Exercise requirements
Return only the lines below starting at the line containing "patrimoine car si à court terme cela fera" and ending at the line containing "Widerruf, Retoure und Umtausch", both included, exactly as they are and with no pictures.

Given records
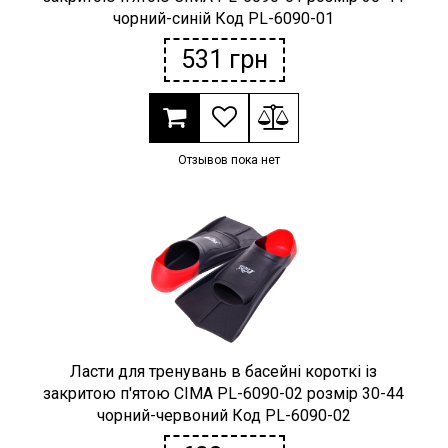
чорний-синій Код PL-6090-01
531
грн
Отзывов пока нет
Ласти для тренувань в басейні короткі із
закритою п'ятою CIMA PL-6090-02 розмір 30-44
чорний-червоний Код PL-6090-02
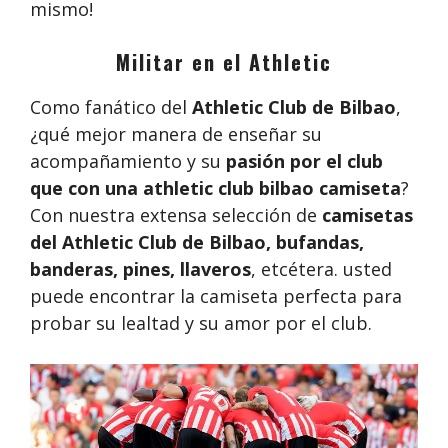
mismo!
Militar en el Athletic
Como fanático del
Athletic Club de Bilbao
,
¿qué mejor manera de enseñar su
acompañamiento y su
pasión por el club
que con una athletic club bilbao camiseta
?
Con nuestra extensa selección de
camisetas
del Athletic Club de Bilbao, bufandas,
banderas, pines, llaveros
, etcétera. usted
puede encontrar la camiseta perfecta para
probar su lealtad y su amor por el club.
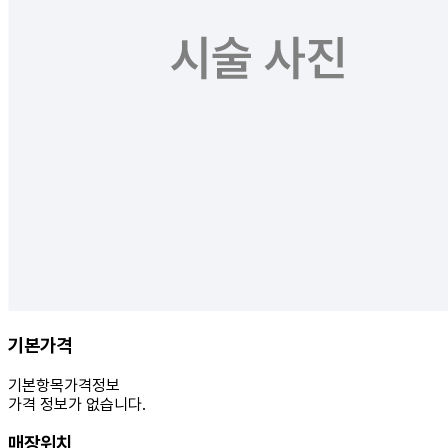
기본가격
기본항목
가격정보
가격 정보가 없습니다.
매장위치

==

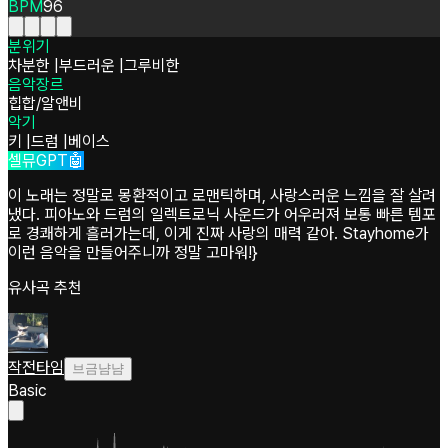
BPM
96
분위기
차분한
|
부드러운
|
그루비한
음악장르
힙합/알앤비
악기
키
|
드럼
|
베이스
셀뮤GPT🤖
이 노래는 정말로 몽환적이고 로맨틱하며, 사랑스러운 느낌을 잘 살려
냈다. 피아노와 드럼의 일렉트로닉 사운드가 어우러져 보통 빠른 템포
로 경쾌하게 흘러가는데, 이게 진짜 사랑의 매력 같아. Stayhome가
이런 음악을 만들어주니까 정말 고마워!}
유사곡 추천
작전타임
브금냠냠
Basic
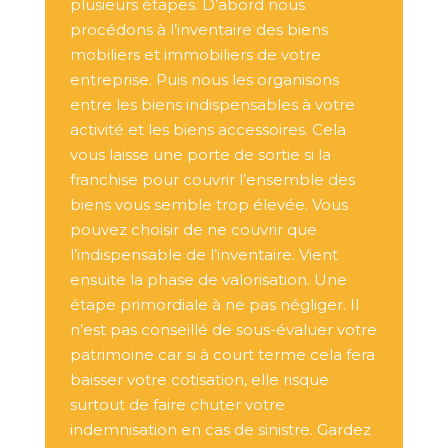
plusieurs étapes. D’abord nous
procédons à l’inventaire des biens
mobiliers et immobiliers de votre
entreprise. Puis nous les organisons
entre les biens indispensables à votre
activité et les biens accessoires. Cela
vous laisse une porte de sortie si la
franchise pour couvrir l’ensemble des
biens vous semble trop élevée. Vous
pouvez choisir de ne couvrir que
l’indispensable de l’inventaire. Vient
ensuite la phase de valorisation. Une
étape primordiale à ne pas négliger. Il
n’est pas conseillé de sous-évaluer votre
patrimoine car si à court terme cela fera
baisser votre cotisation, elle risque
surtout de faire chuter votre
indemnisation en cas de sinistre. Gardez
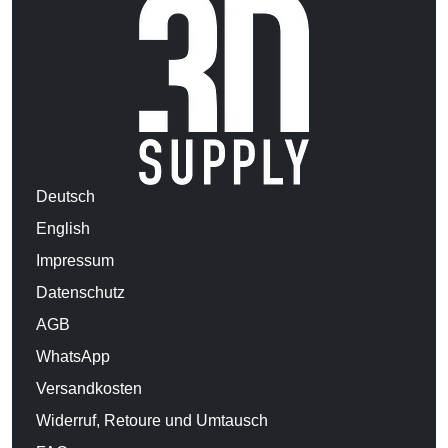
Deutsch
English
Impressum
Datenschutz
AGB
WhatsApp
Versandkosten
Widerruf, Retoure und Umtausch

...

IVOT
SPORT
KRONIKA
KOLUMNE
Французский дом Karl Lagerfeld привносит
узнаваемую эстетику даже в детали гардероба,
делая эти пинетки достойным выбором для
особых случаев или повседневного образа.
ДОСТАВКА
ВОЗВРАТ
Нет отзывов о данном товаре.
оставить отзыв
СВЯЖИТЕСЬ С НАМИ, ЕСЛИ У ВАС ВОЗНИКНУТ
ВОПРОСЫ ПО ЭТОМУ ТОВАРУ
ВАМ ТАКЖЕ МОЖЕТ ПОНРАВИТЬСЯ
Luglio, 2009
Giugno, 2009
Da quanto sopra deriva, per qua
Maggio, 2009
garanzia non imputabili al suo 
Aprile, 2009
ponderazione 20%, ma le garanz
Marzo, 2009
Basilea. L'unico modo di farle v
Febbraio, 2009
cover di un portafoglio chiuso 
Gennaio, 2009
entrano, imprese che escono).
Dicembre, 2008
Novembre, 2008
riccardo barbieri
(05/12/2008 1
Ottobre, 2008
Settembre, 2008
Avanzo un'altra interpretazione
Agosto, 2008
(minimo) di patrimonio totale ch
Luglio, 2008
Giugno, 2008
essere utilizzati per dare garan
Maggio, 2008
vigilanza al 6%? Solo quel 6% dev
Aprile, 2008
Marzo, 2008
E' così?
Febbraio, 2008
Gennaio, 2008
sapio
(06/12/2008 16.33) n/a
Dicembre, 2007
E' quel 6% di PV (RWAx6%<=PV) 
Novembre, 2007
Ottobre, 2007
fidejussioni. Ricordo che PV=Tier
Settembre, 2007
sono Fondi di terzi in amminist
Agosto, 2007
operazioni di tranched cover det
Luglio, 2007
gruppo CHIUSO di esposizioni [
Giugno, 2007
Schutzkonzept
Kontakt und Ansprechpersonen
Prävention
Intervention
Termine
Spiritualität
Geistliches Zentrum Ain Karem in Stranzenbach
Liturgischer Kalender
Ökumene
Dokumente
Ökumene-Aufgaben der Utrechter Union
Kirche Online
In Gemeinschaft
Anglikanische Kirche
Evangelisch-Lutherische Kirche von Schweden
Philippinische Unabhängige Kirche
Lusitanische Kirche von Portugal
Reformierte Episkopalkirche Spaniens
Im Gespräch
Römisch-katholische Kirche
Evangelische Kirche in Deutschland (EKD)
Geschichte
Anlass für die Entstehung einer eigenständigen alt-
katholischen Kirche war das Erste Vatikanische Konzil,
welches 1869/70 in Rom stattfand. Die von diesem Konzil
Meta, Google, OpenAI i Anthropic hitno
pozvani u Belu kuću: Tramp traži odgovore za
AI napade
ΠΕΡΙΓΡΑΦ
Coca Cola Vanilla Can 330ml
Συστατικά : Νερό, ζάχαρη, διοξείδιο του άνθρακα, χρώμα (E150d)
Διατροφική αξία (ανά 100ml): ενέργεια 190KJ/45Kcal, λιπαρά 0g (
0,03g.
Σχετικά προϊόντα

Answer to this task
patrimoine car si à court terme cela fera
baisser votre cotisation, elle risque
surtout de faire chuter votre
indemnisation en cas de sinistre. Gardez
Deutsch
English
Impressum
Datenschutz
AGB
WhatsApp
Versandkosten
Widerruf, Retoure und Umtausch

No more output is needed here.